# Aim of the task:
Starting at the first entry, print everything through the last exactly.
+ + + + +
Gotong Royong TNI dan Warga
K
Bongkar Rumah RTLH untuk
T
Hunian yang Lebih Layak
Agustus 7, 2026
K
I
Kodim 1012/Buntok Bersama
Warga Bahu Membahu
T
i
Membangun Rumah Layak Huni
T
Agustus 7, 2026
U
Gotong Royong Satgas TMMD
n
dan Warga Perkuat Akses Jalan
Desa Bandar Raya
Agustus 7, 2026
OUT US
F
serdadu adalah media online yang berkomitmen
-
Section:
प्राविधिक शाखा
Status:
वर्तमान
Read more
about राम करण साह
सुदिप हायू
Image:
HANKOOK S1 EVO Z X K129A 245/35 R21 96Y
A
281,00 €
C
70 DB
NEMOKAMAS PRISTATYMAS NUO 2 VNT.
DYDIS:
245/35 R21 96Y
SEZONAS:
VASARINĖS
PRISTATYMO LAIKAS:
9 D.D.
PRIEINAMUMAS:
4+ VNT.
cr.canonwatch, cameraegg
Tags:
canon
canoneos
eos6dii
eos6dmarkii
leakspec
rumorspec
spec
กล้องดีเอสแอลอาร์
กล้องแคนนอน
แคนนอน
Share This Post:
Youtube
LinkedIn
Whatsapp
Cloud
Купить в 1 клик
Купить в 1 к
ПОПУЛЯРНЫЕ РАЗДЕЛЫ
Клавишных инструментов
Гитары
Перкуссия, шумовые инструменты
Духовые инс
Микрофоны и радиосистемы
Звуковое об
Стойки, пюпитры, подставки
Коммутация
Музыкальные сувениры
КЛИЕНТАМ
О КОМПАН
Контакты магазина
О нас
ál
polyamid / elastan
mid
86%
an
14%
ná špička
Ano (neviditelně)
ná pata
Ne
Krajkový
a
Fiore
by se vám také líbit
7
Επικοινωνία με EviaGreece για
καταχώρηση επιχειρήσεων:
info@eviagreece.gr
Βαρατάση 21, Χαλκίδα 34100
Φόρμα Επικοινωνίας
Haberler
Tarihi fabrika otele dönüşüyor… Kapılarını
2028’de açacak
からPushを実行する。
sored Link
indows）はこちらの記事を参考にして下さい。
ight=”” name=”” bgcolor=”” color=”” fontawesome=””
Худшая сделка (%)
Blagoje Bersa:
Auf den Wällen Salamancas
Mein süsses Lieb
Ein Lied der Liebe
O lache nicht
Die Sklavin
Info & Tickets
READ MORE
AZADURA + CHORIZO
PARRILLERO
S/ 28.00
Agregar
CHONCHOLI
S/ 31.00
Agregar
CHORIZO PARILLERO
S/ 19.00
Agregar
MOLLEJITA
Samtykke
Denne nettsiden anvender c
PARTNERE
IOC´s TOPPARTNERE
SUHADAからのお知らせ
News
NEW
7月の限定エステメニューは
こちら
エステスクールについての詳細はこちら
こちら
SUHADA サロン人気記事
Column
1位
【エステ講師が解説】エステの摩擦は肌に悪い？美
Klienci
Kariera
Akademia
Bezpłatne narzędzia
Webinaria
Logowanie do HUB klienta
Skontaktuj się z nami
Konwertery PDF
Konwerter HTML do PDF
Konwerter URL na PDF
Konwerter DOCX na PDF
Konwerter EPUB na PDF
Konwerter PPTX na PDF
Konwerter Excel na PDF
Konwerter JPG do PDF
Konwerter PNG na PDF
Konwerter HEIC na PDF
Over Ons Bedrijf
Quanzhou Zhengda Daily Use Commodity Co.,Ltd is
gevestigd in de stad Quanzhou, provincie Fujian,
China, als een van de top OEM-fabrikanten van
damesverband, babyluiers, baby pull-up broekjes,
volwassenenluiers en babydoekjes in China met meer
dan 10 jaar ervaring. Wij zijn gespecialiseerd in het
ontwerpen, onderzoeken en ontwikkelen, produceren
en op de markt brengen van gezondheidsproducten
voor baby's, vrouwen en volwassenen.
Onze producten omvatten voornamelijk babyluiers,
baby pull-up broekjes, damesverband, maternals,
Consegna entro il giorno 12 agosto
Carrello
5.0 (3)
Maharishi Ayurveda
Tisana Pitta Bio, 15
+ + + + +
# Expected answer:
Gotong Royong TNI dan Warga
K
Bongkar Rumah RTLH untuk
T
Hunian yang Lebih Layak
Agustus 7, 2026
K
I
Kodim 1012/Buntok Bersama
Warga Bahu Membahu
T
i
Membangun Rumah Layak Huni
T
Agustus 7, 2026
U
Gotong Royong Satgas TMMD
n
dan Warga Perkuat Akses Jalan
Desa Bandar Raya
Agustus 7, 2026
OUT US
F
serdadu adalah media online yang berkomitmen
-
Section:
प्राविधिक शाखा
Status:
वर्तमान
Read more
about राम करण साह
सुदिप हायू
Image:
HANKOOK S1 EVO Z X K129A 245/35 R21 96Y
A
281,00 €
C
70 DB
NEMOKAMAS PRISTATYMAS NUO 2 VNT.
DYDIS:
245/35 R21 96Y
SEZONAS:
VASARINĖS
PRISTATYMO LAIKAS:
9 D.D.
PRIEINAMUMAS:
4+ VNT.
cr.canonwatch, cameraegg
Tags:
canon
canoneos
eos6dii
eos6dmarkii
leakspec
rumorspec
spec
กล้องดีเอสแอลอาร์
กล้องแคนนอน
แคนนอน
Share This Post:
Youtube
LinkedIn
Whatsapp
Cloud
Купить в 1 клик
Купить в 1 к
ПОПУЛЯРНЫЕ РАЗДЕЛЫ
Клавишных инструментов
Гитары
Перкуссия, шумовые инструменты
Духовые инс
Микрофоны и радиосистемы
Звуковое об
Стойки, пюпитры, подставки
Коммутация
Музыкальные сувениры
КЛИЕНТАМ
О КОМПАН
Контакты магазина
О нас
ál
polyamid / elastan
mid
86%
an
14%
ná špička
Ano (neviditelně)
ná pata
Ne
Krajkový
a
Fiore
by se vám také líbit
7
Επικοινωνία με EviaGreece για
καταχώρηση επιχειρήσεων:
info@eviagreece.gr
Βαρατάση 21, Χαλκίδα 34100
Φόρμα Επικοινωνίας
Haberler
Tarihi fabrika otele dönüşüyor… Kapılarını
2028’de açacak
からPushを実行する。
sored Link
indows）はこちらの記事を参考にして下さい。
ight=”” name=”” bgcolor=”” color=”” fontawesome=””
Худшая сделка (%)
Blagoje Bersa:
Auf den Wällen Salamancas
Mein süsses Lieb
Ein Lied der Liebe
O lache nicht
Die Sklavin
Info & Tickets
READ MORE
AZADURA + CHORIZO
PARRILLERO
S/ 28.00
Agregar
CHONCHOLI
S/ 31.00
Agregar
CHORIZO PARILLERO
S/ 19.00
Agregar
MOLLEJITA
Samtykke
Denne nettsiden anvender c
PARTNERE
IOC´s TOPPARTNERE
SUHADAからのお知らせ
News
NEW
7月の限定エステメニューは
こちら
エステスクールについての詳細はこちら
こちら
SUHADA サロン人気記事
Column
1位
【エステ講師が解説】エステの摩擦は肌に悪い？美
Klienci
Kariera
Akademia
Bezpłatne narzędzia
Webinaria
Logowanie do HUB klienta
Skontaktuj się z nami
Konwertery PDF
Konwerter HTML do PDF
Konwerter URL na PDF
Konwerter DOCX na PDF
Konwerter EPUB na PDF
Konwerter PPTX na PDF
Konwerter Excel na PDF
Konwerter JPG do PDF
Konwerter PNG na PDF
Konwerter HEIC na PDF
Over Ons Bedrijf
Quanzhou Zhengda Daily Use Commodity Co.,Ltd is
gevestigd in de stad Quanzhou, provincie Fujian,
China, als een van de top OEM-fabrikanten van
damesverband, babyluiers, baby pull-up broekjes,
volwassenenluiers en babydoekjes in China met meer
dan 10 jaar ervaring. Wij zijn gespecialiseerd in het
ontwerpen, onderzoeken en ontwikkelen, produceren
en op de markt brengen van gezondheidsproducten
voor baby's, vrouwen en volwassenen.
Onze producten omvatten voornamelijk babyluiers,
baby pull-up broekjes, damesverband, maternals,
Consegna entro il giorno 12 agosto
Carrello
5.0 (3)
Maharishi Ayurveda
Tisana Pitta Bio, 15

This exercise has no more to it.